> What to do
Output all entries precisely and leave out the pictures.

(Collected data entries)
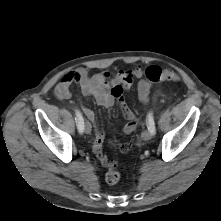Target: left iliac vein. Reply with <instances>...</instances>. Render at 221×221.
<instances>
[{
  "mask_svg": "<svg viewBox=\"0 0 221 221\" xmlns=\"http://www.w3.org/2000/svg\"><path fill=\"white\" fill-rule=\"evenodd\" d=\"M152 137V132L150 130H145L142 132L141 134V138L144 140V141H148L150 140Z\"/></svg>",
  "mask_w": 221,
  "mask_h": 221,
  "instance_id": "1",
  "label": "left iliac vein"
}]
</instances>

> Answer to the exercise
Target: left iliac vein. Reply with <instances>...</instances>. Render at 221×221.
<instances>
[{
  "mask_svg": "<svg viewBox=\"0 0 221 221\" xmlns=\"http://www.w3.org/2000/svg\"><path fill=\"white\" fill-rule=\"evenodd\" d=\"M152 137V132L150 130H145L142 132L141 134V138L144 140V141H148L150 140Z\"/></svg>",
  "mask_w": 221,
  "mask_h": 221,
  "instance_id": "1",
  "label": "left iliac vein"
}]
</instances>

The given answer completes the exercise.